- _What is needed_
Go through the entries below and copy every line that holds the word "תודה".

Records excerpted from a collection:
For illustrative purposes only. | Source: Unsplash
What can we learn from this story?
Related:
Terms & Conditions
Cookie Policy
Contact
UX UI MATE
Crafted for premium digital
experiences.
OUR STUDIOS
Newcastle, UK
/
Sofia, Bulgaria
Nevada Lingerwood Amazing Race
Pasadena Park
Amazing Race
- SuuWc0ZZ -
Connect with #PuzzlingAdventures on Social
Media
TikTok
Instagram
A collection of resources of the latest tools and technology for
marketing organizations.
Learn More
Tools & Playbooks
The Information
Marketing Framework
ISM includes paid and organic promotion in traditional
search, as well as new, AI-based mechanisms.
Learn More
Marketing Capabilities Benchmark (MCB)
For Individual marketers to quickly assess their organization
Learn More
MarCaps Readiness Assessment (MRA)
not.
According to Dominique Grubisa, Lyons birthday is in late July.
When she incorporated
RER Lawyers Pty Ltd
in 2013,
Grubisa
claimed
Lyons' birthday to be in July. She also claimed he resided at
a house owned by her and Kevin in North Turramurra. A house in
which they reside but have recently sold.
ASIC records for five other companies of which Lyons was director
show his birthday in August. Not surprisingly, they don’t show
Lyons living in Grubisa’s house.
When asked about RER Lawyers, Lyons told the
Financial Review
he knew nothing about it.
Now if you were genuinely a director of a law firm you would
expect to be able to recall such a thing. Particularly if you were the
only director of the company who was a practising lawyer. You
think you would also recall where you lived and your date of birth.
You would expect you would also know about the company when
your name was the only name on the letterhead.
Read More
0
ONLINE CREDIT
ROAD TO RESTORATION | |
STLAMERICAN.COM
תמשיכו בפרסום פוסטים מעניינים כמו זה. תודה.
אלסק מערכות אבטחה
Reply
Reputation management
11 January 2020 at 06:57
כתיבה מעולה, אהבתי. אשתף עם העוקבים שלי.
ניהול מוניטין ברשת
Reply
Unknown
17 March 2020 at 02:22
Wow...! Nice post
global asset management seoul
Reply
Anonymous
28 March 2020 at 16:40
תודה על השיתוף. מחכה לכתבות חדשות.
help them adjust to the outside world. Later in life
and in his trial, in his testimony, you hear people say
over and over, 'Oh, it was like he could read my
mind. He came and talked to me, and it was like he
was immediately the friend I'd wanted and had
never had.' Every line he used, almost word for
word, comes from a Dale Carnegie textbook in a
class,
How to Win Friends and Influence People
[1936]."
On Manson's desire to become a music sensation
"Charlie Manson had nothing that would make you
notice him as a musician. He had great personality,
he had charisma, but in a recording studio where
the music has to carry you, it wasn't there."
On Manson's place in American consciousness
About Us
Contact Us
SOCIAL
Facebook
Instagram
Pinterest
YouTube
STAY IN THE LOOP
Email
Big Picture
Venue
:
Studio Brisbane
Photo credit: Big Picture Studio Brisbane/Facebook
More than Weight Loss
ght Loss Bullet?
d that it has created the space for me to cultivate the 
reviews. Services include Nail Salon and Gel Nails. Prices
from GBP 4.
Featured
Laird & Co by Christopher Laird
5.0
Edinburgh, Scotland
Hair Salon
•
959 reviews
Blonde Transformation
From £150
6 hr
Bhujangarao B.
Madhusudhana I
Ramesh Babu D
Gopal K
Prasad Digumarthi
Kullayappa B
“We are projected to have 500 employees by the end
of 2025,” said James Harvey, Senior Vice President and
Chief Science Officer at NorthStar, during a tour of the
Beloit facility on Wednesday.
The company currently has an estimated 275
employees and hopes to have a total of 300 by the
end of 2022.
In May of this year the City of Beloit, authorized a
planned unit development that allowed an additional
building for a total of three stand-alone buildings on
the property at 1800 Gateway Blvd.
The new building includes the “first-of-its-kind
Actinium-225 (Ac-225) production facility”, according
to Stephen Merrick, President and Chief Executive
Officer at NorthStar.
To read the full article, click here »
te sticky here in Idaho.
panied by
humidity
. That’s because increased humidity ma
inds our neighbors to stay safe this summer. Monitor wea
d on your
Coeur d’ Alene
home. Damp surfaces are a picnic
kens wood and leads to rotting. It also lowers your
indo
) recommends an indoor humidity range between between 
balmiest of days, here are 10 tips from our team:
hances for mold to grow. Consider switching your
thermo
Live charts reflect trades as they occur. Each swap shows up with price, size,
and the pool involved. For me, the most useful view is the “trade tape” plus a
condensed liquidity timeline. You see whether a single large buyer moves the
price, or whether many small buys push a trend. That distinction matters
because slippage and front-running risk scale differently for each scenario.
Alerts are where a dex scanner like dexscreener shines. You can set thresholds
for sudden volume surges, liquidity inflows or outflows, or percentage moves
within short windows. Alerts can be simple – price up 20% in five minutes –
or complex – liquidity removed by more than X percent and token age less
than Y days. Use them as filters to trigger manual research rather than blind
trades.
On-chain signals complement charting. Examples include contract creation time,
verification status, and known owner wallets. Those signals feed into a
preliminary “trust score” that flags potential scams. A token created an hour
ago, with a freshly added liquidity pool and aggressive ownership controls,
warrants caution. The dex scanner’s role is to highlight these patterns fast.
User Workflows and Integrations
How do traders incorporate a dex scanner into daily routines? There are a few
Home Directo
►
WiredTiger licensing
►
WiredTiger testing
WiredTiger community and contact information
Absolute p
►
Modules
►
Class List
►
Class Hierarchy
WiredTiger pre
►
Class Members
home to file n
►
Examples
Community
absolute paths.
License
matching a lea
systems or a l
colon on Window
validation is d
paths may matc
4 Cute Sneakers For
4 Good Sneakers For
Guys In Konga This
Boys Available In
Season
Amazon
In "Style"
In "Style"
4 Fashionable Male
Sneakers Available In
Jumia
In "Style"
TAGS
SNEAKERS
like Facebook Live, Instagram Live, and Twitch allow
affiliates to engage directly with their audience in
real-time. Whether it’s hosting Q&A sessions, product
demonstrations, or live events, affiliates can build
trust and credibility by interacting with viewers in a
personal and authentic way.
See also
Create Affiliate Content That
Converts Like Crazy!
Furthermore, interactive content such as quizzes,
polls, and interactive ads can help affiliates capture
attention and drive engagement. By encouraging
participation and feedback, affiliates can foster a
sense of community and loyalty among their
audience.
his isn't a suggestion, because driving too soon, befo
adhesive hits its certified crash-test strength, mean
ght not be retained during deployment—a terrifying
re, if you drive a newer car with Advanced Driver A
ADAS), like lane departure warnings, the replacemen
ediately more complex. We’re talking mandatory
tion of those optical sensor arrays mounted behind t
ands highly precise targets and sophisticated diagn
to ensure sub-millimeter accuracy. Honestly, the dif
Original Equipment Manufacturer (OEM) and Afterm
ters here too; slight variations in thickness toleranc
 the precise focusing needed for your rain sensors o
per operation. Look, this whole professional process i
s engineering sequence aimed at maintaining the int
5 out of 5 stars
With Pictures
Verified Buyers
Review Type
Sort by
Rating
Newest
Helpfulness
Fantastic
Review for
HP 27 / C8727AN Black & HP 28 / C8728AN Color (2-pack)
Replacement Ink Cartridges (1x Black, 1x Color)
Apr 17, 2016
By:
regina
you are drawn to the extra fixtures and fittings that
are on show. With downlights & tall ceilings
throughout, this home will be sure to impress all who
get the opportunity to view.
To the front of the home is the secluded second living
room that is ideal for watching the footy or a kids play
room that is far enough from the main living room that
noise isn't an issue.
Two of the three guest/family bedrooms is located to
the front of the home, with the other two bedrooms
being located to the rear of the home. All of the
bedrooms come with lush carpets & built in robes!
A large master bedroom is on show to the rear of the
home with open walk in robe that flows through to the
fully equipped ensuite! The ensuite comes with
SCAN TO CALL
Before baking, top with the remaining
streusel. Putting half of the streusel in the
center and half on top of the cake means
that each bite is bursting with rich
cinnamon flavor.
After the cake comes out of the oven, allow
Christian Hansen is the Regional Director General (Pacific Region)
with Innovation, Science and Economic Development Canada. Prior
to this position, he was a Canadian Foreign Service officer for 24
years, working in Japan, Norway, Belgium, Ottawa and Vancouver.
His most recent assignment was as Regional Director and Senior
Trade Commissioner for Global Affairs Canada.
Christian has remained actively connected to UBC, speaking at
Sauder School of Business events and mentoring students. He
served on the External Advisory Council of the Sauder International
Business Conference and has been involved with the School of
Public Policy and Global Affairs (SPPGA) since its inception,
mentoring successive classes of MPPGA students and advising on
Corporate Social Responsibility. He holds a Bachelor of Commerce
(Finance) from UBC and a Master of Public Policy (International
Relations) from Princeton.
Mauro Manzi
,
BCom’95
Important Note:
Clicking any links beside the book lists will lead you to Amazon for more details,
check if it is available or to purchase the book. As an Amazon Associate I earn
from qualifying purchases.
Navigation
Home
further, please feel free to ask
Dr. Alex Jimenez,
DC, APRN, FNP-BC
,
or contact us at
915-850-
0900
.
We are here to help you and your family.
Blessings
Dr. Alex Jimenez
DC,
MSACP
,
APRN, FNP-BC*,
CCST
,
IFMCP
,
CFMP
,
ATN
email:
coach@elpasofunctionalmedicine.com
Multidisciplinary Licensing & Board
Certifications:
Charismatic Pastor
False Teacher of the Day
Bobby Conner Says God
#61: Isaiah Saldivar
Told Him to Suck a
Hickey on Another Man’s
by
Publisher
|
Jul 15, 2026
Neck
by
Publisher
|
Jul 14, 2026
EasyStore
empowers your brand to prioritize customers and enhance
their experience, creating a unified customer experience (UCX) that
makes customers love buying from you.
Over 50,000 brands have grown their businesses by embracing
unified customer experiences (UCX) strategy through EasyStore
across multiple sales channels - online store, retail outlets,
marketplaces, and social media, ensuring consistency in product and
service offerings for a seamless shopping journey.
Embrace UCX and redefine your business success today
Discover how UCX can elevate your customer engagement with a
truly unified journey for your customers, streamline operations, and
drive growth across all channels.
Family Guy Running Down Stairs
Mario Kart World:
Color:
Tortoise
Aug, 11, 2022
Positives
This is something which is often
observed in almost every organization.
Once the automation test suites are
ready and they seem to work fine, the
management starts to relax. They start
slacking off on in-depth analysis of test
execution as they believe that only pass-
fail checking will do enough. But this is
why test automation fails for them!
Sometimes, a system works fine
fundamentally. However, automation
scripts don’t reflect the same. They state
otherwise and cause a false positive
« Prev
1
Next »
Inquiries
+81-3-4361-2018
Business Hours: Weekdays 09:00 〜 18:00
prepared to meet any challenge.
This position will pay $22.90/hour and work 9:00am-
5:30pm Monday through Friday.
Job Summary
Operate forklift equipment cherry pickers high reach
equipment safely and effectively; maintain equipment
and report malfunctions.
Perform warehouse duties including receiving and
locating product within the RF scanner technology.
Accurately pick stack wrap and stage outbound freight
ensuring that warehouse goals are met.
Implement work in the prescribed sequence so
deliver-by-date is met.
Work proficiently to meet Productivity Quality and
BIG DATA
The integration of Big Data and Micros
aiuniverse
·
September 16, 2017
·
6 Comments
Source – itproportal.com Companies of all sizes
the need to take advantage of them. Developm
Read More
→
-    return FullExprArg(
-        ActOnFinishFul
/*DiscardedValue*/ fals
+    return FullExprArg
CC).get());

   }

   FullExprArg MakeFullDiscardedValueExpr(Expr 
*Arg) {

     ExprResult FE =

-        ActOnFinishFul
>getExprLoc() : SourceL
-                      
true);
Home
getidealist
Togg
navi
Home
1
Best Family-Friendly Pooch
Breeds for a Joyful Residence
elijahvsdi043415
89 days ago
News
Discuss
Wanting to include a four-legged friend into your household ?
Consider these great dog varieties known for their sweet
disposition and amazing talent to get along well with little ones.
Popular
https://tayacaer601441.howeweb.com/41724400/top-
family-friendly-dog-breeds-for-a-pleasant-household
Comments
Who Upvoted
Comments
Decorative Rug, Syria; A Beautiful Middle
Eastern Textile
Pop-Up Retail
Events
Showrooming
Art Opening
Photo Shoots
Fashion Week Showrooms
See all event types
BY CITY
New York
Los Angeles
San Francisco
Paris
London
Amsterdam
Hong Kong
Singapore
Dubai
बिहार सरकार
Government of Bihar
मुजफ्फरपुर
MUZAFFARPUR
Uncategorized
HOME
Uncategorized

- _Task output_
תמשיכו בפרסום פוסטים מעניינים כמו זה. תודה.
תודה על השיתוף. מחכה לכתבות חדשות.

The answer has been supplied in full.